*ASSIGNMENT*
An exact reproduction of the records is required, with all images left out.

Saved entries:
• • • •
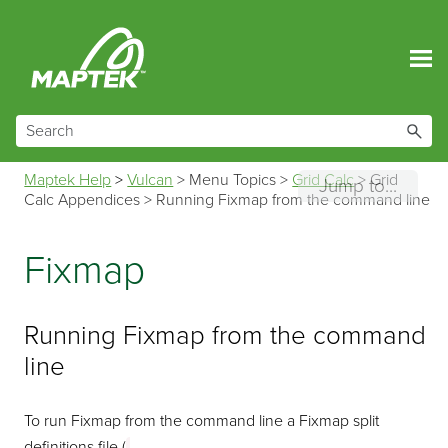
Skip To Main Content
Maptek Help
>
Vulcan
>
Menu Topics
>
Grid Calc
>
Grid
Jump to...
Calc Appendices
>
Running Fixmap from the command line
Fixmap
Running Fixmap from the command
line
To run Fixmap from the command line a Fixmap split
definitions file (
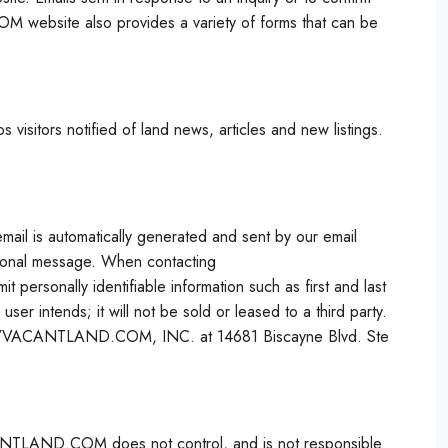
 website also provides a variety of forms that can be
tors notified of land news, articles and new listings.
 email is automatically generated and sent by our email
ersonal message. When contacting
rsonally identifiable information such as first and last
er intends; it will not be sold or leased to a third party.
 BUYVACANTLAND.COM, INC. at 14681 Biscayne Blvd. Ste
LAND.COM does not control, and is not responsible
• • • •
*ANSWER TO THIS PROBLEM*
Skip To Main Content
Maptek Help
>
Vulcan
>
Menu Topics
>
Grid Calc
>
Grid
Jump to...
Calc Appendices
>
Running Fixmap from the command line
Fixmap
Running Fixmap from the command
line
To run Fixmap from the command line a Fixmap split
definitions file (
 website also provides a variety of forms that can be
tors notified of land news, articles and new listings.
 email is automatically generated and sent by our email
ersonal message. When contacting
rsonally identifiable information such as first and last
er intends; it will not be sold or leased to a third party.
 BUYVACANTLAND.COM, INC. at 14681 Biscayne Blvd. Ste
LAND.COM does not control, and is not responsible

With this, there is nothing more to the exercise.